Among the records, which lines include "each"? List them.

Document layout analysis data
··········

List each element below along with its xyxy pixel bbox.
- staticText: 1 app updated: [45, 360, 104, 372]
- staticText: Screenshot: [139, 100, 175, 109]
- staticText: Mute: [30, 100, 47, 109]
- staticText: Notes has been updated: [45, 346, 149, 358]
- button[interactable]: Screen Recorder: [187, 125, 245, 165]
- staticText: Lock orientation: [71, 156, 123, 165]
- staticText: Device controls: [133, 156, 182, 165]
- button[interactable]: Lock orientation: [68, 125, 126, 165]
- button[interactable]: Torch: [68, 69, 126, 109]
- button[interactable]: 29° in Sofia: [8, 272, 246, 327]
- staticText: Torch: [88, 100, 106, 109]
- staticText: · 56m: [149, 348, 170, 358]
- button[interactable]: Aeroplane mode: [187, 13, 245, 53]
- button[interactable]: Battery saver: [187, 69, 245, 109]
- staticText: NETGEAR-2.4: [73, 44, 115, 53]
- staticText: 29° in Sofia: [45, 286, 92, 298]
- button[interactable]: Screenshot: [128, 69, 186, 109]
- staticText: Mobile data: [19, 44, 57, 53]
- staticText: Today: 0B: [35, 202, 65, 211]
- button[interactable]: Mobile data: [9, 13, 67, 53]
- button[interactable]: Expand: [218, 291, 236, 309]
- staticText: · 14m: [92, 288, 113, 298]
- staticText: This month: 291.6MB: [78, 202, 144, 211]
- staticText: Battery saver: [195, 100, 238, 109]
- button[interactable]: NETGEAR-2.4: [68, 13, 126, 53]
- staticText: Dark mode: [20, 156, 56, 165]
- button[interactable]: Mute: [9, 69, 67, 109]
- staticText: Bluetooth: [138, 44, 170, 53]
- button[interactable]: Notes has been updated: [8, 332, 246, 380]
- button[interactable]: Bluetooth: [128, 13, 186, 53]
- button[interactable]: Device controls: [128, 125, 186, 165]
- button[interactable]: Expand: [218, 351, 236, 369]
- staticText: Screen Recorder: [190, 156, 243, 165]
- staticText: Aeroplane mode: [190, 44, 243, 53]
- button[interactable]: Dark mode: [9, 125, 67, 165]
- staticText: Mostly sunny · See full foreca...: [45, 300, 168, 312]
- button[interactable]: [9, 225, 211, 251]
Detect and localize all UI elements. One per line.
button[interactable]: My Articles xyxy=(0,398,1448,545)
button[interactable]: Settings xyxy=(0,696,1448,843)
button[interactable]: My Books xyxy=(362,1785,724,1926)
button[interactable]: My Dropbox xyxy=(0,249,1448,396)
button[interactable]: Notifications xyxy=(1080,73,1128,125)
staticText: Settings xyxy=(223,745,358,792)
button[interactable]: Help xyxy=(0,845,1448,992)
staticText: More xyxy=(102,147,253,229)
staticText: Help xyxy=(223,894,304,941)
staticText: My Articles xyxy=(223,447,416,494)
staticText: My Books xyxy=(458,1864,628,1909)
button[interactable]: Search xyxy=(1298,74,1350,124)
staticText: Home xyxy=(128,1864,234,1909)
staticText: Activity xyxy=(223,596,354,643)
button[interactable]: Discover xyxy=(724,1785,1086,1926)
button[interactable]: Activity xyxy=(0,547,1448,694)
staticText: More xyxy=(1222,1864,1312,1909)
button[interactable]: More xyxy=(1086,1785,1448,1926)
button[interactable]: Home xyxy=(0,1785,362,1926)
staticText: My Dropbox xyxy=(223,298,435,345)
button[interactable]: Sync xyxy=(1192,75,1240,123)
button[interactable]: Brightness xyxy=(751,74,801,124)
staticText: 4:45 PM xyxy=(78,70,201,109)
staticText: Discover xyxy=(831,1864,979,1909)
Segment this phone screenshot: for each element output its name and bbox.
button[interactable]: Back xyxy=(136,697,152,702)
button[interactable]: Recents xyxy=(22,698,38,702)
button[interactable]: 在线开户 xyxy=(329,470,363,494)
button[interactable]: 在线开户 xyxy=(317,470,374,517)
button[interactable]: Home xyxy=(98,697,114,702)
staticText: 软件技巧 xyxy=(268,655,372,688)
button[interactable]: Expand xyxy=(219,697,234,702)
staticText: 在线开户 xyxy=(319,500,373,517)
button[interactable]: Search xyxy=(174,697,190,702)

··········

▶ [Result of the exercise]:
List each element below along with its xyxy pixel bbox.
Segment this phone screenshot: for each element output its name and bbox.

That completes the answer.